- Data provided -
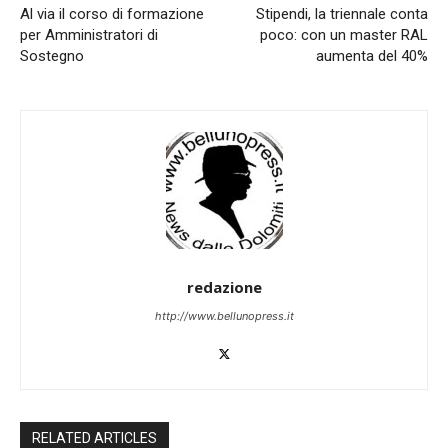
Al via il corso di formazione
Stipendi, la triennale conta
per Amministratori di
poco: con un master RAL
Sostegno
aumenta del 40%
redazione
http://www.bellunopress.it
RELATED ARTICLES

- Try it -
Would you transcribe all of the data exactly, apart from its pictures?

- Output of the exercise -
Al via il corso di formazione
Stipendi, la triennale conta
per Amministratori di
poco: con un master RAL
Sostegno
aumenta del 40%
redazione
http://www.bellunopress.it
RELATED ARTICLES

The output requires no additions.